L'affaiblissement important du PPE, de l'Alde et l'affaiblissement plus limité du S&D (grâce à l'apport du Pd de Renzi), ajouté à la montée en puissance des formations anti-européennes, rend plus incertaine la perspective d'une nouvelle édition de la Grosse Koalition - Mais la vague procédure instaurée par le traité de Lisbonne pourrait re-proposer cette solution.

Commission européenne, longs délais pour le président. Allons-nous vers la Grosse Koalition ?

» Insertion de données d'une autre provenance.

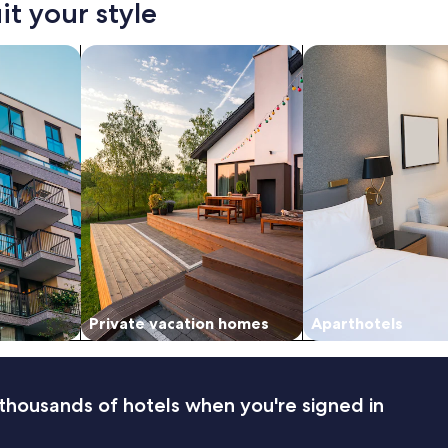
it your style
nts
search for private vacation homes
search for apart-hot
Private vacation homes
Aparthotels
thousands of hotels when you're signed in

"Nous avons eu une première confrontation utile." Ainsi s'est exprimé Herman Van Rompuy s'adressant aux journalistes à l'issue du Conseil européen extraordinaire qui s'est tenu à Bruxelles quarante-huit heures après la clôture des urnes pour l'élection du nouveau Parlement européen. Une phrase brève et circonstanciée où un seul mot – l'adjectif « premier » – suffit à anticiper immédiatement le sens politique du sommet convivial des 28 chefs d'État ou de gouvernement au Palazzo Justus Lipsius. 

Mais ces dirigeants semblent avoir besoin de temps pour « assimiler », comme disent les psychologues, le choc provoqué par les résultats du vote continental avant de proposer un nom à la nouvelle présidence de la Commission européenne. Confirmant ainsi de fait la pratique selon laquelle le choix du sommet de l'exécutif communautaire était jusqu'à présent une affaire résolue à huis clos par les gouvernements des Etats membres. Et reniant pour l'essentiel, ne serait-ce qu'en partie, la règle introduite fin 2009 par le traité de Lisbonne selon laquelle c'est au Conseil d'indiquer le nom du nouveau président de la Commission, mais c'est à l'Union européenne Parlement de le ratifier à la majorité absolue. 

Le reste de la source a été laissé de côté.